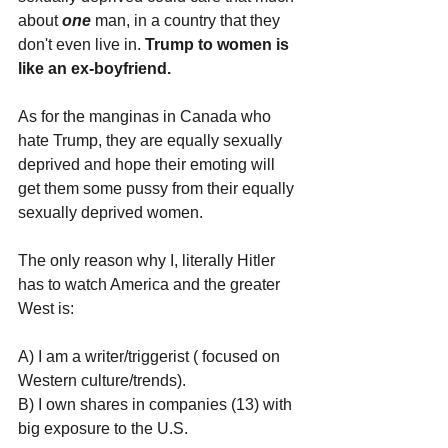
about 
one 
man, in a country that they 
don't even live in. 
Trump to women is 
like an ex-boyfriend. 
As for the manginas in Canada who 
hate Trump, they are equally sexually 
deprived and hope their emoting will 
get them some pussy from their equally 
sexually deprived women.
The only reason why I, literally Hitler 
has to watch America and the greater 
West is:
A) I am a writer/triggerist ( focused on 
Western culture/trends).
B) I own shares in companies (13) with 
big exposure to the U.S.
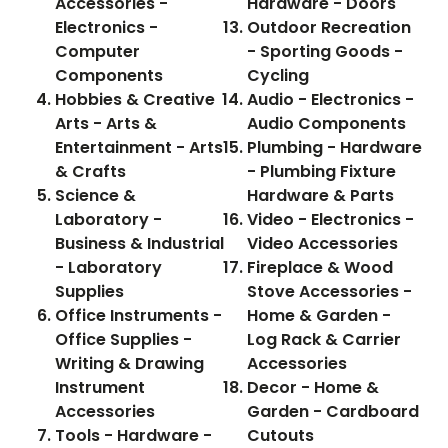
Accessories -
Hardware - Doors
Electronics -
Outdoor Recreation
Computer
- Sporting Goods -
Components
Cycling
Hobbies & Creative
Audio - Electronics -
Arts - Arts &
Audio Components
Entertainment - Arts
Plumbing - Hardware
& Crafts
- Plumbing Fixture
Science &
Hardware & Parts
Laboratory -
Video - Electronics -
Business & Industrial
Video Accessories
- Laboratory
Fireplace & Wood
Supplies
Stove Accessories -
Office Instruments -
Home & Garden -
Office Supplies -
Log Rack & Carrier
Writing & Drawing
Accessories
Instrument
Decor - Home &
Accessories
Garden - Cardboard
Tools - Hardware -
Cutouts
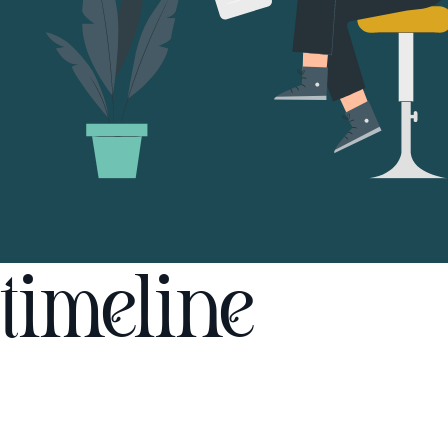
timeline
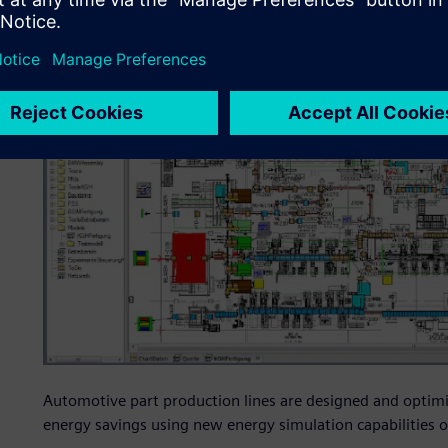
Automotive part production lines are designed and optimi
energy savings using new energy simulation capabilities o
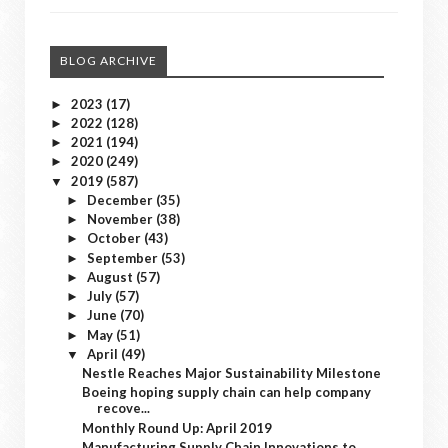
BLOG ARCHIVE
2023
(17)
►
2022
(128)
►
2021
(194)
►
2020
(249)
►
2019
(587)
▼
December
(35)
►
November
(38)
►
October
(43)
►
September
(53)
►
August
(57)
►
July
(57)
►
June
(70)
►
May
(51)
►
April
(49)
▼
Nestle Reaches Major Sustainability Milestone
Boeing hoping supply chain can help company
recove...
Monthly Round Up: April 2019
Manufacturing Supply Chain Innovations to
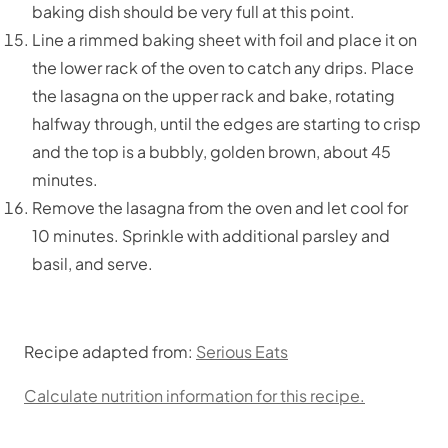
baking dish should be very full at this point.
Line a rimmed baking sheet with foil and place it on
the lower rack of the oven to catch any drips. Place
the lasagna on the upper rack and bake, rotating
halfway through, until the edges are starting to crisp
and the top is a bubbly, golden brown, about 45
minutes.
Remove the lasagna from the oven and let cool for
10 minutes. Sprinkle with additional parsley and
basil, and serve.
Recipe adapted from:
Serious Eats
Calculate nutrition information for this recipe.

[EXERCISE]
Copy every record exactly, but skip the pictures.

[RESPONSE TO THE EXERCISE]
about 
one 
man, in a country that they 
don't even live in. 
Trump to women is 
like an ex-boyfriend. 
As for the manginas in Canada who 
hate Trump, they are equally sexually 
deprived and hope their emoting will 
get them some pussy from their equally 
sexually deprived women.
The only reason why I, literally Hitler 
has to watch America and the greater 
West is:
A) I am a writer/triggerist ( focused on 
Western culture/trends).
B) I own shares in companies (13) with 
big exposure to the U.S.
Accessories -
Hardware - Doors
Electronics -
Outdoor Recreation
Computer
- Sporting Goods -
Components
Cycling
Hobbies & Creative
Audio - Electronics -
Arts - Arts &
Audio Components
Entertainment - Arts
Plumbing - Hardware
& Crafts
- Plumbing Fixture
Science &
Hardware & Parts
Laboratory -
Video - Electronics -
Business & Industrial
Video Accessories
- Laboratory
Fireplace & Wood
Supplies
Stove Accessories -
Office Instruments -
Home & Garden -
Office Supplies -
Log Rack & Carrier
Writing & Drawing
Accessories
Instrument
Decor - Home &
Accessories
Garden - Cardboard
Tools - Hardware -
Cutouts
timeline
Automotive part production lines are designed and optimi
energy savings using new energy simulation capabilities o
BLOG ARCHIVE
2023
(17)
►
2022
(128)
►
2021
(194)
►
2020
(249)
►
2019
(587)
▼
December
(35)
►
November
(38)
►
October
(43)
►
September
(53)
►
August
(57)
►
July
(57)
►
June
(70)
►
May
(51)
►
April
(49)
▼
Nestle Reaches Major Sustainability Milestone
Boeing hoping supply chain can help company
recove...
Monthly Round Up: April 2019
Manufacturing Supply Chain Innovations to
baking dish should be very full at this point.
Line a rimmed baking sheet with foil and place it on
the lower rack of the oven to catch any drips. Place
the lasagna on the upper rack and bake, rotating
halfway through, until the edges are starting to crisp
and the top is a bubbly, golden brown, about 45
minutes.
Remove the lasagna from the oven and let cool for
10 minutes. Sprinkle with additional parsley and
basil, and serve.
Recipe adapted from:
Serious Eats
Calculate nutrition information for this recipe.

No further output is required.